I asked if he would ever want to meet Mora; Daillance joked that Mora hates him. When I got home, I googled Gianni Mora. The caps are indeed similar: Mora’s are also simple, black with white text, bearing the slogan “I think about you sometimes,” which is the glib, flirtatious type of slogan that might find itself at home in the NASASEASONS line. But Daillance doesn’t dwell. He also looks up to Shane Gonzalez, of Midnight Studios; the two have in fact met.

“He’s very humble,” he said.

I asked Daillance how famous he wants to become.

“More,” he said. “Always more. But I want to be famous as a cool guy who has succeeded in the business too—so I have the respect of both teenagers and adults.”

What does he think of style at Wesleyan?

“Classic,” he said. “Some have really vintage style. There’s this girl in my psych class—she’s so cool. Way cooler than me. Really, she’s like the girl on Tumblr, kind of mysterious. I want to talk to her so she could model my new hats.”

I gasped because of the intrigue, wildly trying to guess the identity of mysterious Tumblr psych girl.

“You should talk to her,” I urged. “That would be so cool.”

He chuckled bashfully.

“I don’t know what to say,” he said. “Like, ‘Hey, I have a brand…’?”

Well, I said, it’s not just “a brand”; I assured him that she would probably be flattered. He just shrugged.

We talked briefly about the connection between fashion and music, because so much of Daillance’s success has been tied to rappers wearing his hats.

“Basically, nowadays, the whole music industry is so tight with fashion, or streetwear,” he said. “When you start rap, or you start a brand, you have to have this image.
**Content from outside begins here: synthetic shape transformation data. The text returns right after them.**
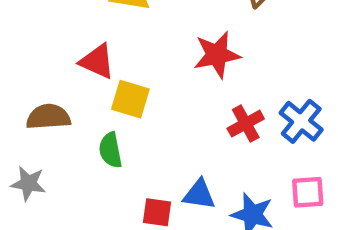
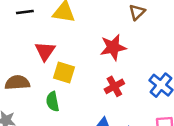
red triangle: (97, 61) -> (45, 51), turned 40
red cross: (246, 124) -> (114, 86), moved

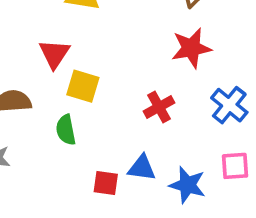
red star: (113, 47) -> (191, 48), moved

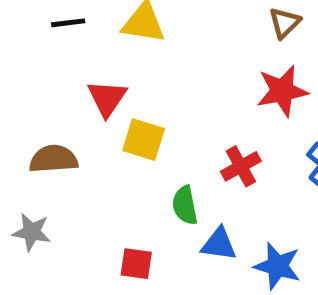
green semicircle: (66, 130) -> (185, 205), moved
red square: (106, 183) -> (136, 264), moved

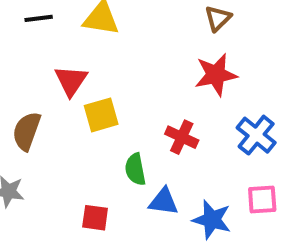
yellow square: (144, 140) -> (101, 115), turned -33
brown semicircle: (54, 159) -> (27, 131), turned -66
red cross: (241, 166) -> (182, 137), turned -36

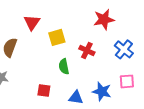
yellow square: (101, 115) -> (57, 37), moved
blue triangle: (164, 202) -> (76, 97), moved

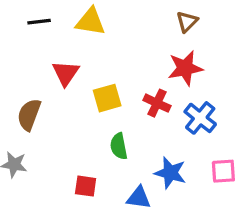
blue cross: (124, 49) -> (200, 118), moved
red cross: (87, 50) -> (157, 103), moved
blue star: (102, 91) -> (170, 173), moved

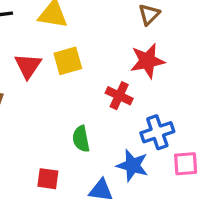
yellow square: (107, 98) -> (68, 61), moved
blue cross: (200, 118) -> (157, 132), moved, turned 32

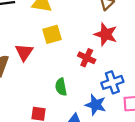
red star: (147, 61) -> (106, 34), turned 30
red triangle: (28, 66) -> (24, 52), moved

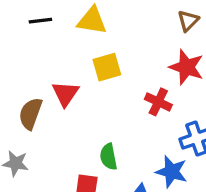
green semicircle: (61, 87) -> (108, 157), moved

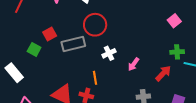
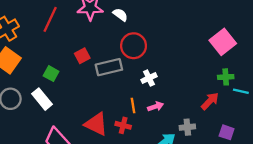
pink square: (174, 21) -> (223, 42), size x1.6
green square: (34, 49) -> (51, 74), moved
pink arrow: (134, 64) -> (156, 107), moved, turned -144

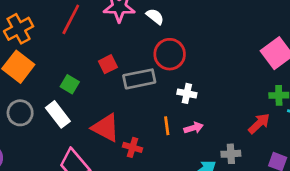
white cross: (149, 78) -> (187, 93), turned 35
red triangle: (96, 124) -> (106, 128), moved
red cross: (123, 125) -> (133, 147), moved

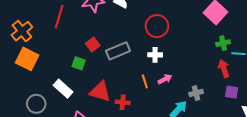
red circle: (170, 54) -> (157, 26), moved
green square: (70, 84) -> (79, 63), moved
gray circle: (20, 113) -> (36, 104), moved
red arrow: (259, 124) -> (224, 69), moved, turned -54

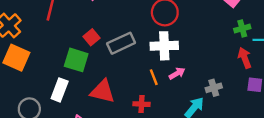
white cross: (155, 55) -> (164, 46), size x1.6
green square: (79, 63) -> (76, 60), size x1.5
white rectangle: (63, 89) -> (60, 90), turned 72
red cross: (123, 102) -> (141, 104), moved

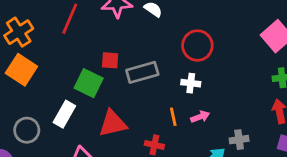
red square: (92, 37) -> (110, 60), turned 35
white cross: (164, 46) -> (191, 83), size x0.6
red triangle: (103, 91) -> (113, 123), turned -36

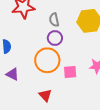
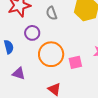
purple circle: (55, 38) -> (32, 33), moved

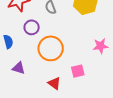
pink square: (75, 62) -> (78, 71), moved

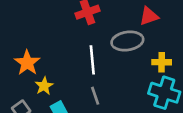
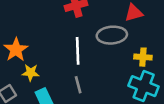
yellow star: (44, 86) -> (31, 73), turned 30

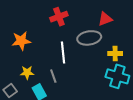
orange star: (16, 50) -> (21, 41), moved, turned 30
gray line: (78, 85) -> (53, 76), moved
And it’s the same image for rappers and designers. I’m kind of like a rapper, in a sense, because people like Travis Scott—have you heard of him? The rapper Travis Scott?—it’s, like, O.K., he does music, but it’s all about his image.”

The industry is small, which means that being on good terms with someone can make you, but being on bad terms with just one influential person can be the end of your success. Daillance’s youthful frankness had gotten him into one or two sticky situations.

“Being young, I wanted to run at one hundred kilometers,” he said. “I wanted to break all the rules.”

But that tenacity often pays off. When I asked if there was anything else he wanted to add, he told me about a new project that not even Vogue has heard about yet. It’s a ski jacket, black and simple. He pulled up a picture on his phone to make sure the concept came across in English.

“I want to make that, but I want to make it fashionable,” he said. “Either it works, or it doesn’t work at all. But I’m going to put a huge ‘HEARTBREAKER’ across the front.”

It’s going to be complicated, because he’ll have to find a factory to produce it first, and I told him I couldn’t wait to see it.

“You like it?” he asked, shutting off his phone. “I’ll give you one.”